Alle Menschen haben – in individuell unterschiedlicher Ausprägung – bestimmte Grundbedürfnisse. Wie können wir weise mit ihnen umgehen und auch dann glücklich leben, wenn unsere Erwartungen hinsichtlich dieser Bedürfnisse nicht immer voll erfüllt werden?
Schüler: „Warum reagierst du – im Gegensatz
zu mir – in allen Situationen so gelassen?“
Meister: „Weil du dich in der Welt siehst,
aber ich sehe die Welt in mir!“
Seit Menschengedenken wird darüber gerätselt, philosophiert und gestritten, warum wir alle die gleiche Welt wahrnehmen und doch so unterschiedlich darauf reagieren.
Landkarte und Landschaft
Bevor ich mich dieser komplexen Thematik widme, ist es wichtig, zu verstehen, dass Konzepte jeglicher Art in Wissenschaft, Philosophie, Religion und im Alltag nicht mit der eigentlichen Realität zu verwechseln sind. Eine Landkarte (man nennt das heutzutage Google-Maps) dient nur zur Orientierung, ist aber nicht die Landschaft.

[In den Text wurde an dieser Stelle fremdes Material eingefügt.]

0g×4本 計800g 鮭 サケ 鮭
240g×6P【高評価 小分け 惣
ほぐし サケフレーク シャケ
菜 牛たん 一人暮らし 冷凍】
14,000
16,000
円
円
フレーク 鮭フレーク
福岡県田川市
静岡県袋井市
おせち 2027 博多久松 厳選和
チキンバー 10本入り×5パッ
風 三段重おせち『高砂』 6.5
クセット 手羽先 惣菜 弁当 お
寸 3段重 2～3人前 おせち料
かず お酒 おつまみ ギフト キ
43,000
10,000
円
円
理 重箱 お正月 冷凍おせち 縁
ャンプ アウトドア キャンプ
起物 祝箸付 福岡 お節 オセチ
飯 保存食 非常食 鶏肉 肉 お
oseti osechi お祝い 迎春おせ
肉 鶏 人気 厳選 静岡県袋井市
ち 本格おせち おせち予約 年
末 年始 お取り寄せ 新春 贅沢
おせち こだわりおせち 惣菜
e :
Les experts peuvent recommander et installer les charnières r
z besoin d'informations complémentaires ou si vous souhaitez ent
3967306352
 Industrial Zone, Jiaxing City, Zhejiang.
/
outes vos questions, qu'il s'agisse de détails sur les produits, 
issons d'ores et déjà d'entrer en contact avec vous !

Wenn wir uns darüber streiten, wer die richtige oder wertvollere Karte hat, dann übersehen wir die unbeschreibliche und faszinierende Schönheit in uns und um uns herum.

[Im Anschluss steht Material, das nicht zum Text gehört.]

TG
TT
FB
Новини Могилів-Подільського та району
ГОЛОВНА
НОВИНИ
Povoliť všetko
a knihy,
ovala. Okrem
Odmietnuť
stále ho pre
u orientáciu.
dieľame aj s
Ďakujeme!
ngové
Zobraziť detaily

Die „Big 5“ des Charakters
Der Charakter bedingt sich durch unser genetisch vererbtes Temperament und durch unsere Gewohnheiten, die uns anerzogen wurden und die wir selbst durch unsere Beziehung zu den Mitmenschen und zur Umwelt erlernt haben. Eigentlich genügen fünf Hauptmerkmale und deren Gegenpole, um die wichtigsten Eigenschaften eines jeden einzigartigen Individuums zu beschreiben:
Offenheit und Gewohnheitsliebe
Gewissenhaftigkeit und Sorglosigkeit
Extraversion und Introversion
Verträglichkeit und Skepsis
Zufriedenheit und Neurotizismus.1
Drei wesentliche Dimensionen
Der amerikanische Genforscher Robert C. Cloninger unterscheidet drei Dimensionen des Charakters: Selbstbestimmung, Bereitschaft zu Hilfe und Zusammenarbeit sowie Selbst-Transzendenz.2 Das Zusammenwirken dieser drei Qualitäten macht ein zufriedenes Leben aus – sowohl auf weltlicher als auch auf spiritueller Ebene.

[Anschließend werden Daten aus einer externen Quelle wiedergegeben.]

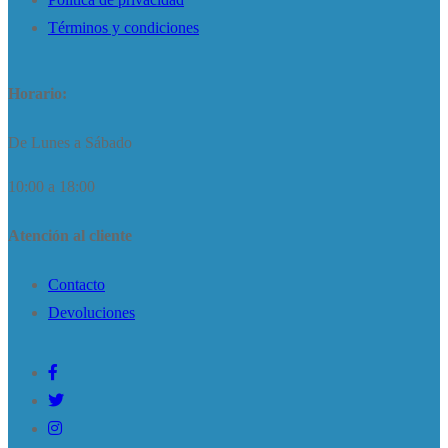
Términos y condiciones
Horario:
De Lunes a Sábado
10:00 a 18:00
Atención al cliente
Contacto
Devoluciones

Daher sollten wir nicht nur im Alltag, sondern auch beim Yoga darauf achten,
1
dass wir nicht zu sehr von Menschen und bestimmten Tätigkeiten und Erfahrungen abhängig sind.
2
dass wir egoistische Einstellungen und Handlungen infrage stellen – seien es die eigenen oder die von anderen.
3
dass weltliche und persönliche Werte nicht das einzige und höchste Gut auf Erden und im Leben sind.
Grundbedürfnisse bedingen Gefühle
Für die meisten Menschen sind zehn Grundbedürfnisse – wenn sie mehr oder weniger erfüllt sind – ausschlaggebend dafür, Freude zu erfahren und ein durchweg zufriedenes Leben […]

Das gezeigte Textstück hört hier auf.